Além disso, é comum, na quase anonimidade que as redes oferecem, as pessoas fingirem conhecer o que, de fato, desconhecem por completo. Podendo fazer consultas imediatas em buscadores como o Google, acessamos o conteúdo que quisermos. Sem precisar nos dedicarmos à leitura de obras importantes, podemos ler alguns parágrafos na Wikipedia e posarmos de entendedores do assunto. Quando não optamos por essa solução, acabamos respondendo ao nosso interlocutor por meio de vídeos do Youtube, cópias de textos alheios ou ainda memes, e provavelmente ele faz o mesmo.

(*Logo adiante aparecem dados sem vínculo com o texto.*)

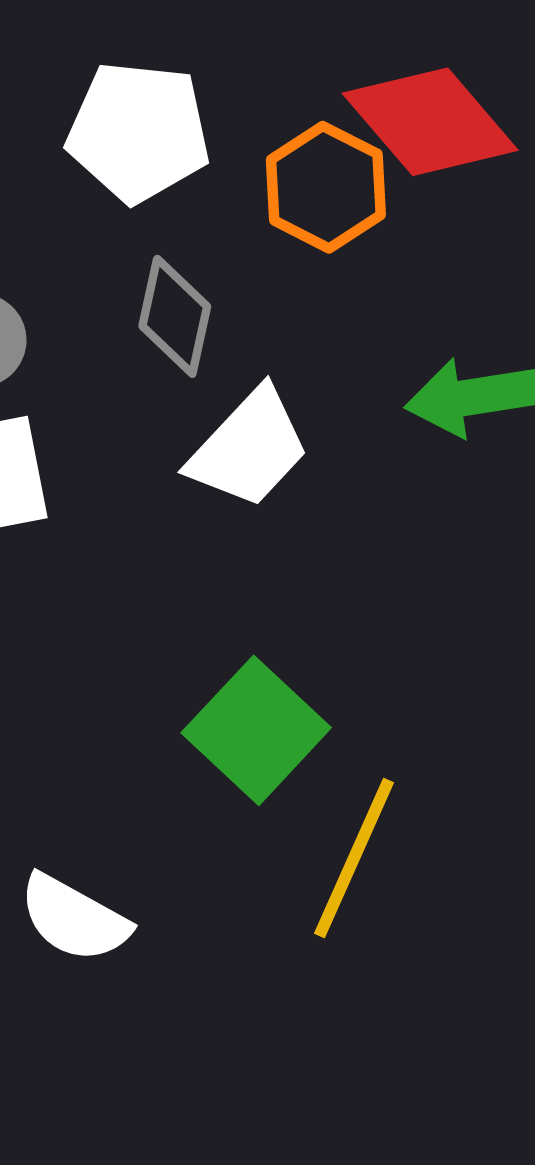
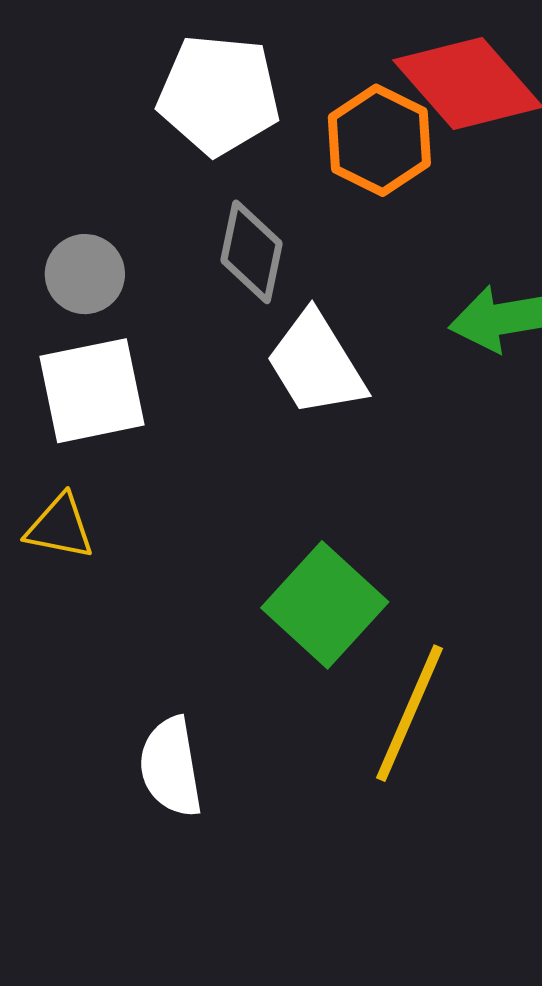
white trapezoid: (249, 448) -> (316, 364), turned 106
white semicircle: (74, 918) -> (171, 767), turned 52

Eu já cometi muito do que estou descrevendo aqui, embora não tivesse plena consciência disso. Com o passar do tempo, acabei por perceber o quanto era inútil e cansativo envolver-me em discussões que não prosperavam, e cujo objetivo - hoje entendo - não era muito claro. Estava eu querendo apenas vencer uma discussão? Estava tão-somente querendo convencer o outro? Buscava a aprovação dos iguais a mim? Pretendia afirmar o quanto sou inteligente? São perguntas que me faço. Depois de ter lido Comunicação não-violenta, de Marshall B. Rosenberg, mudei bastante minha forma de encarar a interação com o próximo, especialmente as pessoas que não conheço. Tenho consciência de que, no mais das vezes, tentava ser prudente, amistoso e conciliador, mas também já fui bastante sarcástico e cruel nos meus textos no Facebook. Não creio que estou apenas a me descrever aqui. Continuo a observar o comportamento de muita gente nas redes sociais. Penso que agimos nesses ambientes de modo semelhante à turba que se sente autorizada a cometer crimes, reforçada pelo apagamento do indivíduo pela multidão. Na internet, o indivíduo é apagado por uma tela, um nome e uma imagem. Espero não me apagar dessa forma, nem desumanizar o meu semelhante.